▶ _What is required_: Please write out all the data that follows exactly, without the pictures.

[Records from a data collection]
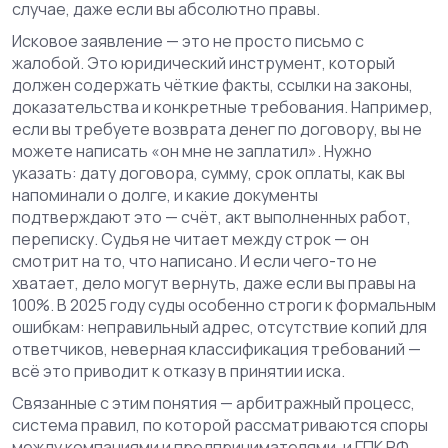
случае, даже если вы абсолютно правы.
Исковое заявление — это не просто письмо с
жалобой. Это юридический инструмент, который
должен содержать чёткие факты, ссылки на законы,
доказательства и конкретные требования. Например,
если вы требуете возврата денег по договору, вы не
можете написать «он мне не заплатил». Нужно
указать: дату договора, сумму, срок оплаты, как вы
напоминали о долге, и какие документы
подтверждают это — счёт, акт выполненных работ,
переписку. Судья не читает между строк — он
смотрит на то, что написано. И если чего-то не
хватает, дело могут вернуть, даже если вы правы на
100%. В 2025 году суды особенно строги к формальным
ошибкам: неправильный адрес, отсутствие копий для
ответчиков, неверная классификация требований —
всё это приводит к отказу в принятии иска.
Связанные с этим понятия —
арбитражный процесс
,
система правил, по которой рассматриваются споры
между компаниями и предпринимателями
, и
ГПК РФ
,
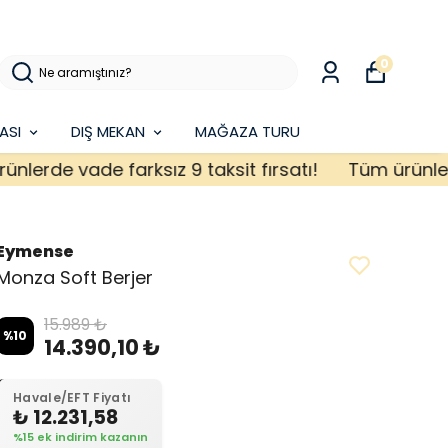
0
ASI
DIŞ MEKAN
MAĞAZA TURU
de vade farksız 9 taksit fırsatı!
Tüm ürünlerde va
Eymense
Monza Soft Berjer
15.989 ₺
%
10
14.390,10 ₺
Havale/EFT Fiyatı
₺ 12.231,58
%15 ek indirim kazanın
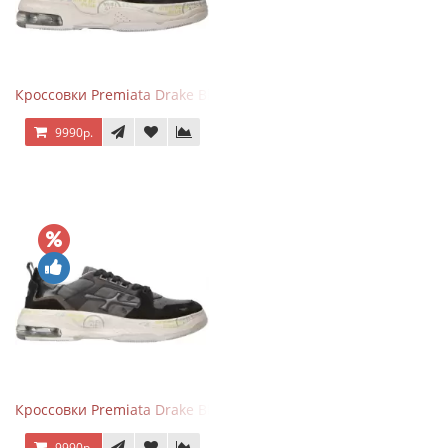
Кроссовки Premiata Drake Black Brown
9990р.
Кроссовки Premiata Drake Black Gray
9990р.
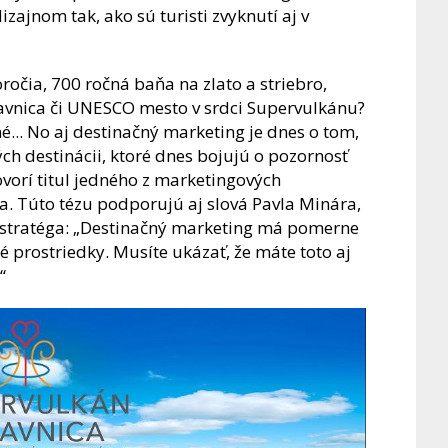
ajnom tak, ako sú turisti zvyknutí aj v
oročia, 700 ročná baňa na zlato a striebro,
tiavnica či UNESCO mesto v srdci Supervulkánu?
.. No aj destinačný marketing je dnes o tom,
ch destinácii, ktoré dnes bojujú o pozornosť
hovorí titul jedného z marketingových
na. Túto tézu podporujú aj slová Pavla Minára,
stratéga: „Destinačný marketing má pomerne
é prostriedky. Musíte ukázať, že máte toto aj
“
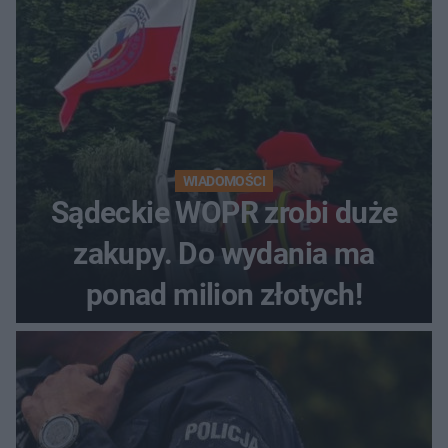
WIADOMOŚCI
Sądeckie WOPR zrobi duże
zakupy. Do wydania ma
ponad milion złotych!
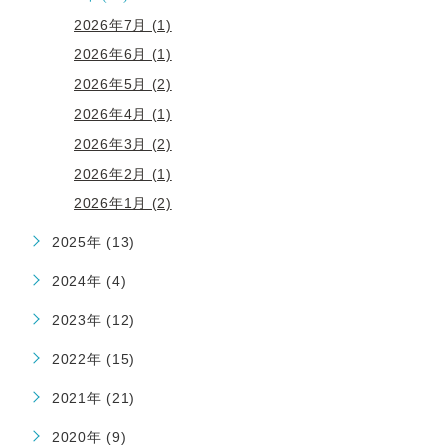
2026年7月 (1)
2026年6月 (1)
2026年5月 (2)
2026年4月 (1)
2026年3月 (2)
2026年2月 (1)
2026年1月 (2)
2025年 (13)
2024年 (4)
2023年 (12)
2022年 (15)
2021年 (21)
2020年 (9)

▶ _Solution for this exercise_:
случае, даже если вы абсолютно правы.
Исковое заявление — это не просто письмо с
жалобой. Это юридический инструмент, который
должен содержать чёткие факты, ссылки на законы,
доказательства и конкретные требования. Например,
если вы требуете возврата денег по договору, вы не
можете написать «он мне не заплатил». Нужно
указать: дату договора, сумму, срок оплаты, как вы
напоминали о долге, и какие документы
подтверждают это — счёт, акт выполненных работ,
переписку. Судья не читает между строк — он
смотрит на то, что написано. И если чего-то не
хватает, дело могут вернуть, даже если вы правы на
100%. В 2025 году суды особенно строги к формальным
ошибкам: неправильный адрес, отсутствие копий для
ответчиков, неверная классификация требований —
всё это приводит к отказу в принятии иска.
Связанные с этим понятия —
арбитражный процесс
,
система правил, по которой рассматриваются споры
между компаниями и предпринимателями
, и
ГПК РФ
,
0
ASI
DIŞ MEKAN
MAĞAZA TURU
de vade farksız 9 taksit fırsatı!
Tüm ürünlerde va
Eymense
Monza Soft Berjer
15.989 ₺
%
10
14.390,10 ₺
Havale/EFT Fiyatı
₺ 12.231,58
%15 ek indirim kazanın
Кроссовки Premiata Drake Black Brown
9990р.
Кроссовки Premiata Drake Black Gray
9990р.
ajnom tak, ako sú turisti zvyknutí aj v
oročia, 700 ročná baňa na zlato a striebro,
tiavnica či UNESCO mesto v srdci Supervulkánu?
.. No aj destinačný marketing je dnes o tom,
ch destinácii, ktoré dnes bojujú o pozornosť
hovorí titul jedného z marketingových
na. Túto tézu podporujú aj slová Pavla Minára,
stratéga: „Destinačný marketing má pomerne
é prostriedky. Musíte ukázať, že máte toto aj
“
WIADOMOŚCI
Sądeckie WOPR zrobi duże
zakupy. Do wydania ma
ponad milion złotych!
2026年7月 (1)
2026年6月 (1)
2026年5月 (2)
2026年4月 (1)
2026年3月 (2)
2026年2月 (1)
2026年1月 (2)
2025年 (13)
2024年 (4)
2023年 (12)
2022年 (15)
2021年 (21)
2020年 (9)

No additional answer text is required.